Article 4 : Préalablement à toute opération, l'expert prêtera serment dans les formes prévues à l'article R. 621-3 du code de justice administrative.
Article 5 : L'expert accomplira sa mission dans les conditions prévues aux articles R. 621-2 à
R. 621-14 du code de justice administrative. Il ne pourra recourir à un sapiteur sans l'autorisation préalable du président du tribunal administratif.
Article 6 : L'expert avertira les parties des jours et heures auxquels il sera procédé à l'expertise conformément aux dispositions de l'article R. 621-7 du code de justice administrative.
Article 7 : Si les parties parviennent à un accord privant la mission d'expertise de son objet, le rapport de l'expert se bornera, après avoir indiqué les diligences qu'il a effectuées, à rendre compte de cet accord, en joignant tout document utile attestant de sa réalité et en précisant s'il a réglé le montant et l'attribution de la charge des frais d'expertise. Faute pour les parties d'avoir entièrement réglé la question de la charge des frais d'expertise, il sera procédé à la taxation de ces frais dans les conditions prévues par l'article R. 621-11 et à l'attribution de leur charge par application de l'article R. 621-13.
Article 8 : L'expert adressera aux parties un pré-rapport permettant la production de tout dire avant de déposer son rapport définitif au greffe du tribunal.
Il déposera son rapport au greffe en deux exemplaires, dont un sous format numérique via l'application Transfertpro : https://send.transfertpro.com/ en sélectionnant comme destinataire le mail : expertises.ta-dijon@juradm.fr et l'autre sous format papier, dans un délai de six mois à compter de la notification de la présente ordonnance.
Des copies seront notifiées par l'expert aux parties intéressées. Avec leur accord, cette notification pourra s'opérer sous forme électronique. L'expert justifiera auprès du tribunal de la date de réception de son rapport par les parties.

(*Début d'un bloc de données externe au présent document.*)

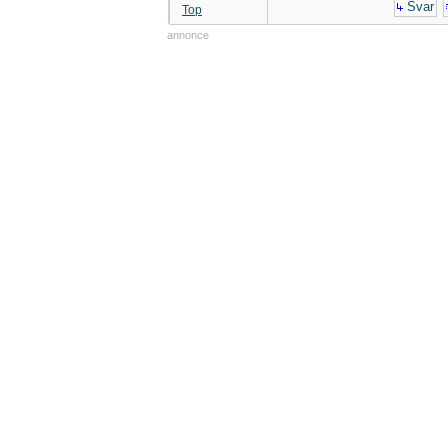
Svar
Top
annonce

Article 9 : Les frais et honoraires de l'expertise seront mis à la charge de la ou des parties désignées dans l'ordonnance par laquelle le président du tribunal liquidera et taxera ces frais et honoraires.
Article 10 : Le surplus des conclusions présentées par les parties est rejeté.
Article 11 : La présente ordonnance sera notifiée à Mme G D, à la commune d'Arc-sur-Tille et à M. C E, expert.
Fait à Dijon le 4 février 2025.
Le juge des référés,
P. Nicolet
La République mande et ordonne au préfet de la Côte-d'Or, en ce qui le concerne, ou à tous commissaires de justice à ce requis, en ce qui concerne les voies de droit commun contre les parties privées, de pourvoir à l'exécution de la présente décision.